1:30 p.m. – 2:30 p.m.
Sick Call – Civil War Medicine (recommended for grades 6 to 7)
Though the Civil War is often called “the first modern war” in terms of technology, medicine had not yet caught up. More soldiers died of disease and infection than from battle wounds during the Civil War. This program examines doctors, nurses, and patients in both the North and South and how they dealt with sickness and injury. Students will walk through a gallery display on Civil War medicine, analyze primary sources, and participate in an interactive program to help diagnose a sick patient and treat them for their ailment while also learning how surgeons completed wartime amputations.
3 p.m. – 4:30 p.m.
Junior Curator: Colonial Virginia and the Revolutionary War (recommended for grades 8 and up)

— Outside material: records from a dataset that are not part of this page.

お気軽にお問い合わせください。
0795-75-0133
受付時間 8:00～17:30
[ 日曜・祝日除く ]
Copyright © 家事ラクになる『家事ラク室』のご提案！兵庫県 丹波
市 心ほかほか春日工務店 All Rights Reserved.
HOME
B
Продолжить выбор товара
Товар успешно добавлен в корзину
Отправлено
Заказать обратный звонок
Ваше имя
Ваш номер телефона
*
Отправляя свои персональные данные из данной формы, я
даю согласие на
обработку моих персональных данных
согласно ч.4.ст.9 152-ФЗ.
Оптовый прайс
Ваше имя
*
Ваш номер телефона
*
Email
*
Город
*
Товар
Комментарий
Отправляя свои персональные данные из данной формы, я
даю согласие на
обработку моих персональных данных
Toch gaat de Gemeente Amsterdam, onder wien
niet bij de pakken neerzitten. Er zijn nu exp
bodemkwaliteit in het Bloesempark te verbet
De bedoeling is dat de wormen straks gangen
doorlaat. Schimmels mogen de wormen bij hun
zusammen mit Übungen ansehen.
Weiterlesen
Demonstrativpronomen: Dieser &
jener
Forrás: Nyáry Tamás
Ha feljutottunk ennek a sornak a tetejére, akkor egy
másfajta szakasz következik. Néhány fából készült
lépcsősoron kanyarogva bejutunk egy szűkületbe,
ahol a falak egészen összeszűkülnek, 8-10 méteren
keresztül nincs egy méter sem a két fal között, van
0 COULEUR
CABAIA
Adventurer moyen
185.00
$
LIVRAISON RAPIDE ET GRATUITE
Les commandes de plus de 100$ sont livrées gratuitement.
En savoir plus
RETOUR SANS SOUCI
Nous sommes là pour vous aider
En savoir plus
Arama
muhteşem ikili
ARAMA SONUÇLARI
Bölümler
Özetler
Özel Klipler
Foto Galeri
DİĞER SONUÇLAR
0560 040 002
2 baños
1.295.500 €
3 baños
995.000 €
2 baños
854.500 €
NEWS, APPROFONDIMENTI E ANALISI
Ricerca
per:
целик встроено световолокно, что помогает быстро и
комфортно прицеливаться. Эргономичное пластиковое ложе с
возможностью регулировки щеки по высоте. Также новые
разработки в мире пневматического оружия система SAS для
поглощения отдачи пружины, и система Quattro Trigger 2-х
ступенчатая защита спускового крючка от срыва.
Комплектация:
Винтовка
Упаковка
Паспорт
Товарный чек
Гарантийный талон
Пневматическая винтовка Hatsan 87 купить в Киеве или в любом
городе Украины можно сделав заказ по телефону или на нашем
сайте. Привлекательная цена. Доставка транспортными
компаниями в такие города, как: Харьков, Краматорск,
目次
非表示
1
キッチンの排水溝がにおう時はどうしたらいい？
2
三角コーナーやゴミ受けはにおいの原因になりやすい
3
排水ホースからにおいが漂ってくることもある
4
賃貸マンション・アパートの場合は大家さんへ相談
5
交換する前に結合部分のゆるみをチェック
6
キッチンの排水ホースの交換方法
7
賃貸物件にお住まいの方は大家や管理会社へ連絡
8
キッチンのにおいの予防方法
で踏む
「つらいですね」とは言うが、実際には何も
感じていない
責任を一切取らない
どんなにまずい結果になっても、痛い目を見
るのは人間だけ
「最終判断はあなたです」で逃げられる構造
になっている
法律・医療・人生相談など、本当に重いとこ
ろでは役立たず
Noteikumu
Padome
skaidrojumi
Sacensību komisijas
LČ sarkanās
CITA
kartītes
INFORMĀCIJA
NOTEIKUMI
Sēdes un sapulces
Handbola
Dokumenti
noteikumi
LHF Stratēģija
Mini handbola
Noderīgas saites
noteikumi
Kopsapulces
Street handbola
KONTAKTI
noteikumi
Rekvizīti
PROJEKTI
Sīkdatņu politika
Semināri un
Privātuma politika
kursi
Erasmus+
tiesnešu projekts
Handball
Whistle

Students will tour museum galleries to see and analyze how sources and artifacts are displayed to best illustrate the history of colonial Virginia and the Revolutionary War. The classroom portion will allow students to curate their own pop-up exhibit as they think about and explain the items they would choose to represent this topic.
Conveniently located at the corner of Kensington Avenue and Boulevard in Richmond’s Museum District; entrance to the parking lot is on Kensington Avenue.
Location is wheelchair and stroller accessible.